_Exercise aim_. The required output is the line containing "temperatūroje. Gaminys atitinka Oeko-tex®" followed by every later line through the end of the data, all reproduced exactly.

---- Data extract

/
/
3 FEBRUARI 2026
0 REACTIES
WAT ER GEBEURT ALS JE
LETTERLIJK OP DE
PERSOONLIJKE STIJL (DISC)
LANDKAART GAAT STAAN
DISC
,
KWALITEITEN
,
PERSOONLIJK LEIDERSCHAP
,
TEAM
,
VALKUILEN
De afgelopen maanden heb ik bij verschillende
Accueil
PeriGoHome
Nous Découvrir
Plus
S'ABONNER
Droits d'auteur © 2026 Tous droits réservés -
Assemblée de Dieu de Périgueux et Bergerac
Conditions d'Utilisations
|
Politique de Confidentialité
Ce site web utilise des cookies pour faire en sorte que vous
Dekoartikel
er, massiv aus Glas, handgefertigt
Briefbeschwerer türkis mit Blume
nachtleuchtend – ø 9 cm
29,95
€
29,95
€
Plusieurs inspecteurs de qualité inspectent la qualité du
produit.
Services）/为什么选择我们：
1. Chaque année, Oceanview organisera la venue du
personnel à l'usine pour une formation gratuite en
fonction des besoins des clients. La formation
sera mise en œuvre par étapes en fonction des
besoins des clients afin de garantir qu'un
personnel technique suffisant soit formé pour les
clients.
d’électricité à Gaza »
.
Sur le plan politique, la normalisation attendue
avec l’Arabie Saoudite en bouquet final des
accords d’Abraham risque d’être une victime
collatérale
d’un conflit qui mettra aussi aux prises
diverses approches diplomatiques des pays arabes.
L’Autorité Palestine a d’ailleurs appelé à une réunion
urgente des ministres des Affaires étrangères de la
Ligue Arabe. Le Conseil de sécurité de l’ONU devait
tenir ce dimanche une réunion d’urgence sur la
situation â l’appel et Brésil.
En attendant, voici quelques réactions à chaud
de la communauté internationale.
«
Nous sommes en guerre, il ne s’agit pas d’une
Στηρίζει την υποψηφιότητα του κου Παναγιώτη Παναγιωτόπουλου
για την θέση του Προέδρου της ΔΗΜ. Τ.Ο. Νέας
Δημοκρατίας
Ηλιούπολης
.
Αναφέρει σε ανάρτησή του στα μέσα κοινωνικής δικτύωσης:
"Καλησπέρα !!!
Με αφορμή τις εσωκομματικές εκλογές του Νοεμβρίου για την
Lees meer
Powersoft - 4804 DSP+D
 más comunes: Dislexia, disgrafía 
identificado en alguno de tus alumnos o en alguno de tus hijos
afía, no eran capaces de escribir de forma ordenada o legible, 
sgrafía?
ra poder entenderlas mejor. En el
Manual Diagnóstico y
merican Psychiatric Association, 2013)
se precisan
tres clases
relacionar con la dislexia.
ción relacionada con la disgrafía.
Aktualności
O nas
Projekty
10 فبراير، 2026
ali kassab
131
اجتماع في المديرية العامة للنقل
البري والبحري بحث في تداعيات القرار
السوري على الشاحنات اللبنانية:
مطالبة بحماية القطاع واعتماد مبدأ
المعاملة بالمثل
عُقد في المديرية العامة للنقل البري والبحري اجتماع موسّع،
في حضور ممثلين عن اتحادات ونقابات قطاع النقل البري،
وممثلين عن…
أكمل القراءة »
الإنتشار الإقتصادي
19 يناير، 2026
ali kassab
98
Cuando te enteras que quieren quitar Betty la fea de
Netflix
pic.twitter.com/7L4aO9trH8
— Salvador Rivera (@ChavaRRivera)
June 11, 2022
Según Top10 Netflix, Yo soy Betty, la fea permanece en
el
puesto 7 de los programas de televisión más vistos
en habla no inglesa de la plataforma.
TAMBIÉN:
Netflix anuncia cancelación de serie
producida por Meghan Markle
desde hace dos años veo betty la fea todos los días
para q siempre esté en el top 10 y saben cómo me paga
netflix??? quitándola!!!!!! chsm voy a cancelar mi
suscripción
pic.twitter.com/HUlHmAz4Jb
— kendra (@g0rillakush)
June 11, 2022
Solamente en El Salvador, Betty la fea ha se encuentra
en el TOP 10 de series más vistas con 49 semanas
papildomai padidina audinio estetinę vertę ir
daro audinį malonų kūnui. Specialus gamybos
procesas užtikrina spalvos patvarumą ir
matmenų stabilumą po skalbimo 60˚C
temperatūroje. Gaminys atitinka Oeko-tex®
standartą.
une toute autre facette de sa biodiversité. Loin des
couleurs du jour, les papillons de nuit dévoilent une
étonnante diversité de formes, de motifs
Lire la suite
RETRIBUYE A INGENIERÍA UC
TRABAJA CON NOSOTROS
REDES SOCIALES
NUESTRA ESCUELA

--------

_Solution to this exercise_.
temperatūroje. Gaminys atitinka Oeko-tex®
standartą.
une toute autre facette de sa biodiversité. Loin des
couleurs du jour, les papillons de nuit dévoilent une
étonnante diversité de formes, de motifs
Lire la suite
RETRIBUYE A INGENIERÍA UC
TRABAJA CON NOSOTROS
REDES SOCIALES
NUESTRA ESCUELA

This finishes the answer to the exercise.